Non si possono affrontare solo i temi economici

Bush, la Cina e l’Europa

A Pechino il presidente Usa parla di diritti civili. Che gli europei dimenticano spesso

di Davide Giacalone - 21 novembre 2005

Avevo criticato il Presidente della Repubblica, che alla testa di una folta delegazione era andato in visita in Cina e non aveva trovato il modo di porre con cortese evidenza il tema dei diritti umani. Quest’errore è stato ripetuto da diversi leader europei, innamorati della propria immagine che vorrebbero cinica ed affarista, ed è, invece, bigia ed incosciente. Lo stesso errore non lo ha commesso Gorge W. Bush, che a Pechino ha usato parole e comportamenti chiari, reclamando libertà ed anche libertà di culto. Ha fatto bene.

Molti europei credono che si possa parlar di Cina solo argomentando di quattrini. Credono che si possa ripetere la nenia che al primo grano del rosario prevede una preghiera per “il nuovo, grande mercato che si apre”, ed al secondo grano già include la supplica per i dazi, in modo da difendere merci e lavoratori nostrani. Se ne compiacciono come di un’astuzia, ed è, invece, una piccineria.
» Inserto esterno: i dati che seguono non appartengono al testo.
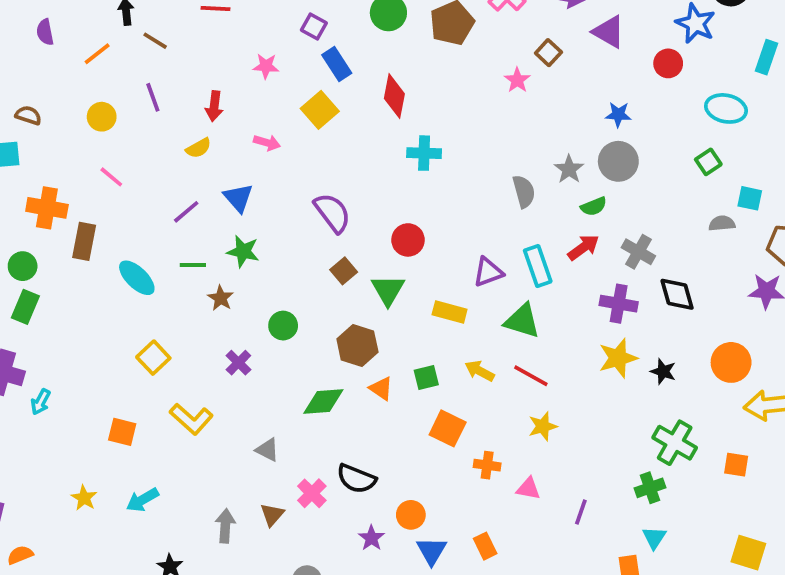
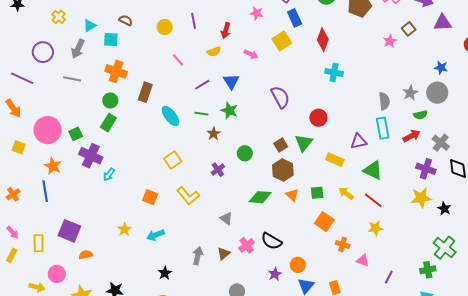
purple triangle: (609, 32) -> (443, 23), turned -42
pink line: (111, 177) -> (178, 60), moved
orange cross: (47, 208) -> (116, 71), moved
cyan rectangle: (538, 266) -> (383, 128), moved
brown square: (344, 271) -> (281, 145), moved

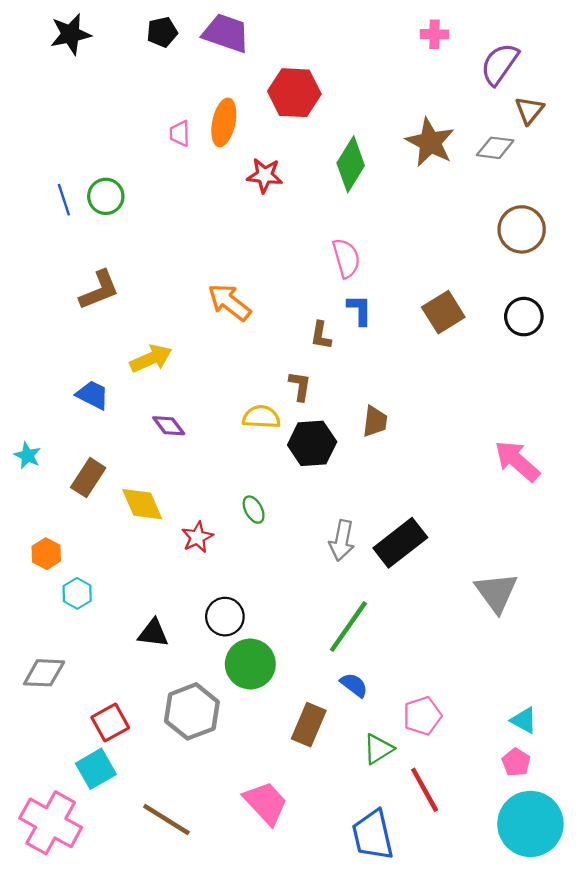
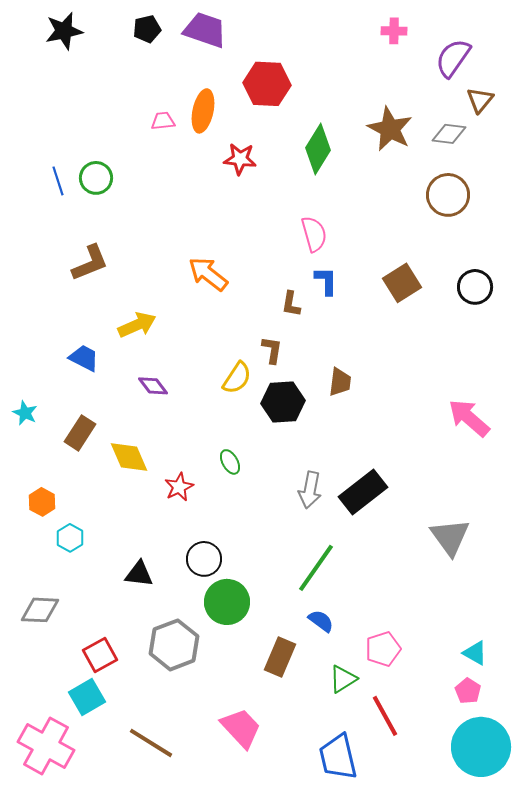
pink trapezoid: (180, 133) -> (163, 121), turned 85
brown circle: (522, 229) -> (448, 195), moved
yellow semicircle: (261, 417) -> (237, 378), turned 120

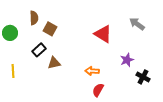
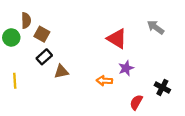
brown semicircle: (34, 18) -> (26, 20), moved
brown square: (50, 29) -> (42, 34), moved
purple star: (127, 60) -> (126, 68), moved
red semicircle: (98, 90) -> (136, 102), moved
Nessuno fermerà la crescita economica della Cina, che, oltre tutto, è e sarà un vantaggio anche per i nostri consumatori. Ma quello che si deve fermare è un regime dispotico, liberticida, dominato da classi dirigenti autoreferenti. Noi non dobbiamo chiedere alla Cina (non ne abbiamo alcun diritto) di restare nel passato del buio e della fame, nel passato maoista, dobbiamo chiedere (e ne abbiamo diritto) di entrare nel presente del diritto e del rispetto della persona umana.

Natan Sharansky lo ha scritto in modo impareggiabile: non ci sono popoli inadatti alla libertà ed alla democrazia, ed i popoli liberi sono i più affidabili, in quanto a sicurezza degli altri. Questa è la strada da battere, con gradualismo, certo, senza pretendere salti secolari, ma anche senza arrendevolezza e sottovalutazione. Senza presunta furbizia.

Il Presidente statunitense viene dileggiato, dalla stampa europea, e da quella italiana. Oggi si trovano più foto che lo mostrano sbagliare porta d’uscita, che non analisi di quel che ha detto. Ma chi se ne frega se ha sbagliato porta, con le sue parole ha messo, ancora una volta, gli Stati Uniti al centro della storia e non per questo ha rinunciato alla difesa dei propri interessi economici. Ne ha mostrato la vitalità e la capacità di ragionare in termini globali. A confronto, l’Europa sembra sempre quella di Monaco.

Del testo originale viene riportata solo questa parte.